• Your instructions: In how many lines of the data does the word "pienistä" appear? Give the number by itself.

[Stored items from a collection]
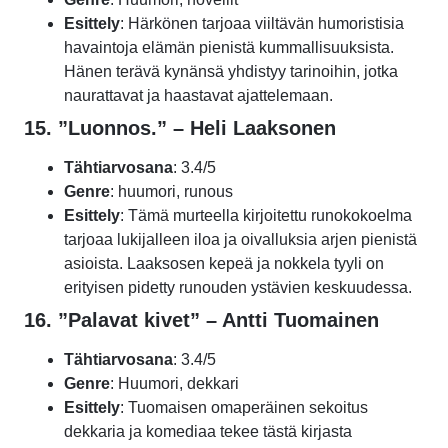
Esittely
: Härkönen tarjoaa viiltävän humoristisia
havaintoja elämän pienistä kummallisuuksista.
Hänen terävä kynänsä yhdistyy tarinoihin, jotka
naurattavat ja haastavat ajattelemaan.
15. ”Luonnos.” – Heli Laaksonen
Tähtiarvosana
: 3.4/5
Genre
: huumori, runous
Esittely
: Tämä murteella kirjoitettu runokokoelma
tarjoaa lukijalleen iloa ja oivalluksia arjen pienistä
asioista. Laaksosen kepeä ja nokkela tyyli on
erityisen pidetty runouden ystävien keskuudessa.
16. ”Palavat kivet” – Antti Tuomainen
Tähtiarvosana
: 3.4/5
Genre
: Huumori, dekkari
Esittely
: Tuomaisen omaperäinen sekoitus
dekkaria ja komediaa tekee tästä kirjasta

• Result of the task: 2